Which one should you pick?

Pick Filemail if

You’re building around large raw-file handoffs. Filemail's free tier sends files up to 5GB without an account, which is the move when you need to push a podcast raw to a guest who refuses to download Dropbox. The paid plans go to unlimited transfer size with end-to-end encryption and antivirus.

Pick Google Drive if

You’re building around cross-platform teams. Google Drive is the cheapest serious cloud drive on the market, and it's where most podcast teams end up because everyone already has a Gmail.
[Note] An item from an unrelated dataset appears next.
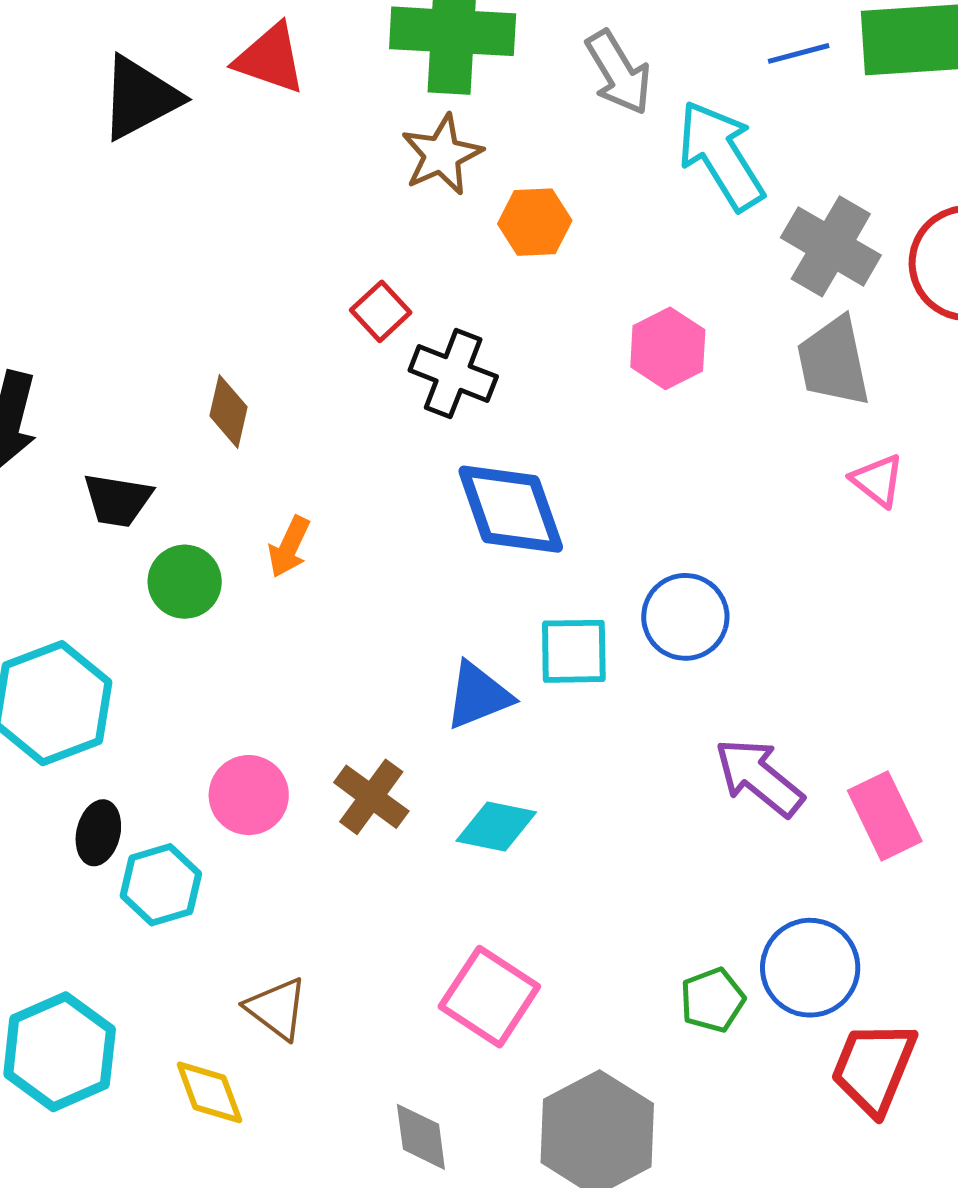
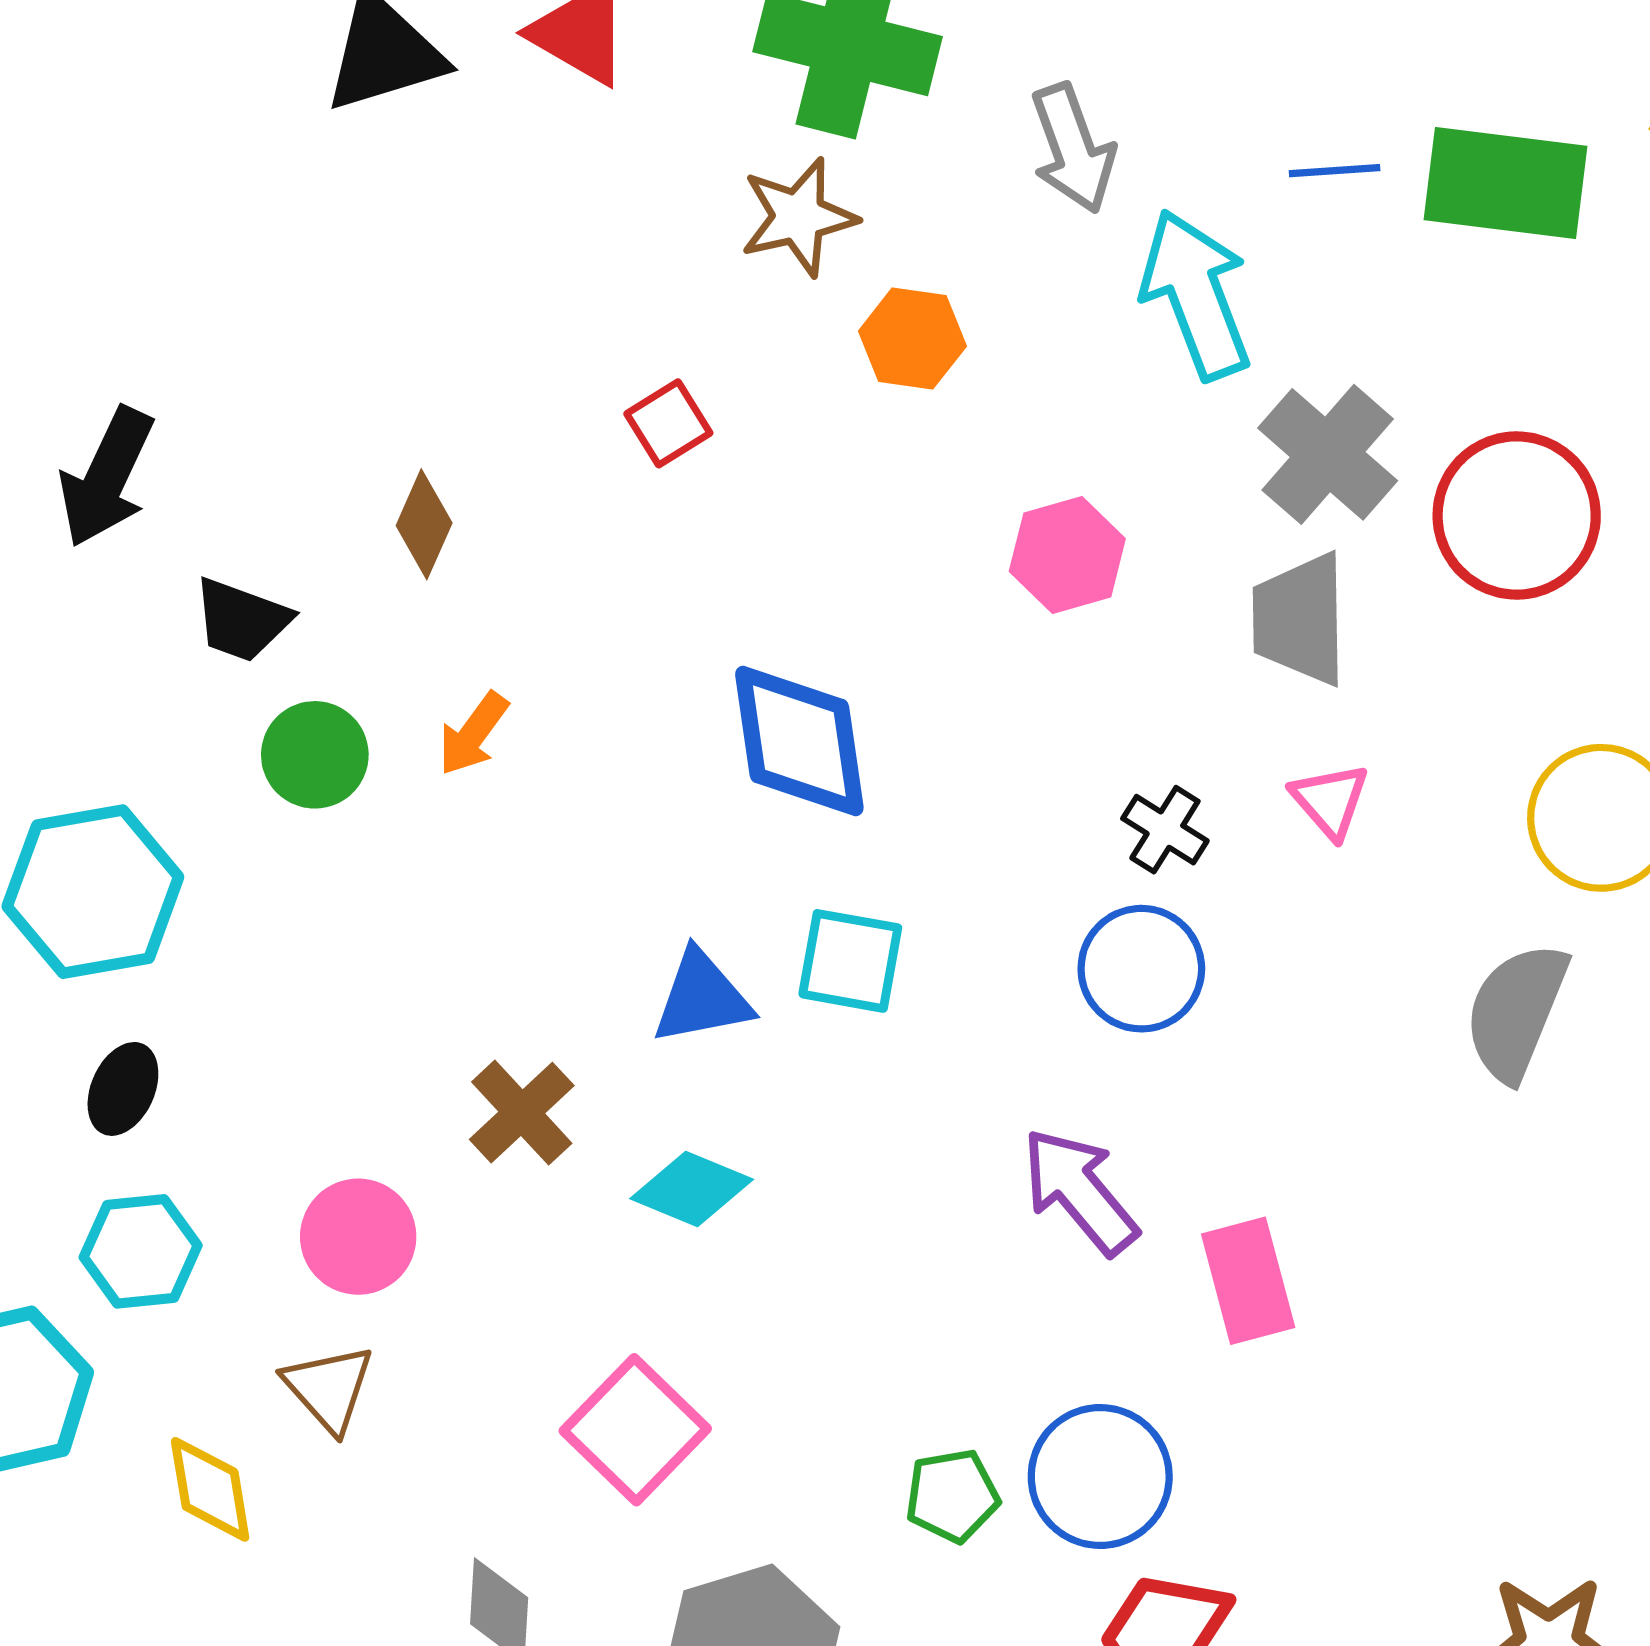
black cross: (453, 373) -> (1165, 830), moved, size x0.7
blue circle: (685, 617) -> (1141, 969), moved
pink circle: (249, 795) -> (358, 1237), moved
cyan hexagon: (161, 885) -> (141, 1251), moved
The 30GB Business Starter tier is too tight for video podcasts, and pooled storage means heavy users punish their teammates — but the price-per-GB still beats nearly everyone.

Also worth comparing

Or see all Filemail alternatives.

Frequently asked

What does Filemail do better than Google Drive?
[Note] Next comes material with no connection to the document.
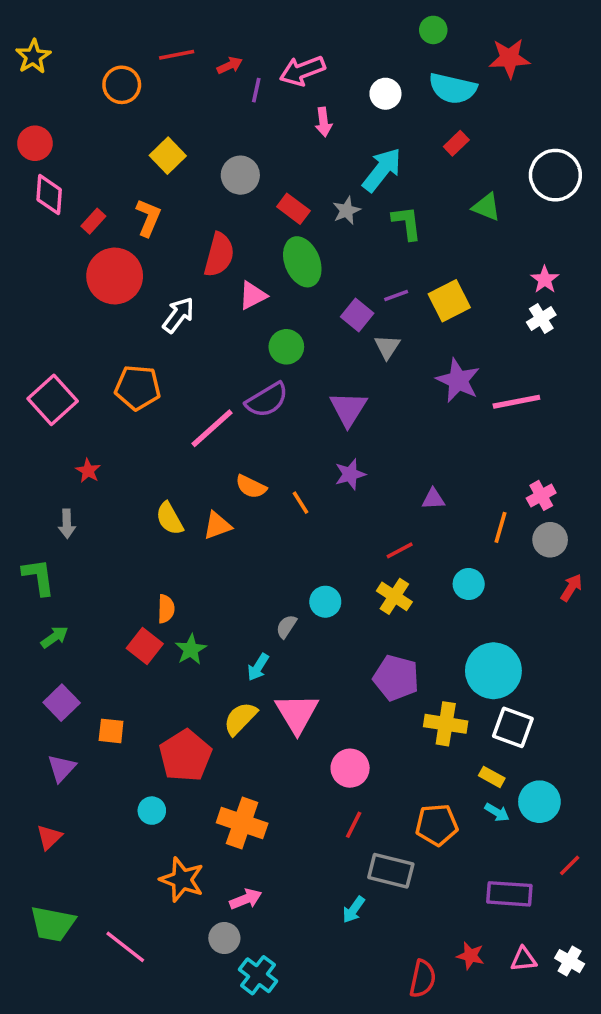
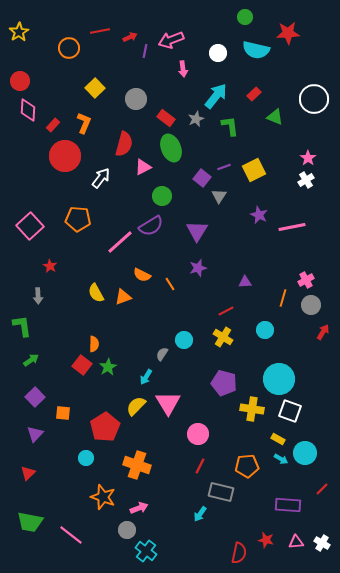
red rectangle: (456, 143) -> (254, 94), moved
purple star: (458, 380) -> (259, 215), size x0.7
Filemail's standout is "5GB free transfers with no signup". Google Drive doesn't make that promise — it leans into "Cheapest serious cloud storage per GB" instead. If the first sentence describes your workflow, pick Filemail; if the second does, pick Google Drive.

What are the trade-offs?

Filemail: free files expire after 7 days. Google Drive: 30gb starter is too small for video. Whether either matters depends entirely on what you actually need — neither is a deal-breaker by itself.

Can I use Filemail and Google Drive together?

Both are asset sharing tools so most teams pick one. Some workflows do combine them — for example, using Filemail for one show or episode type and Google Drive for another. Worth trying both free tiers before committing.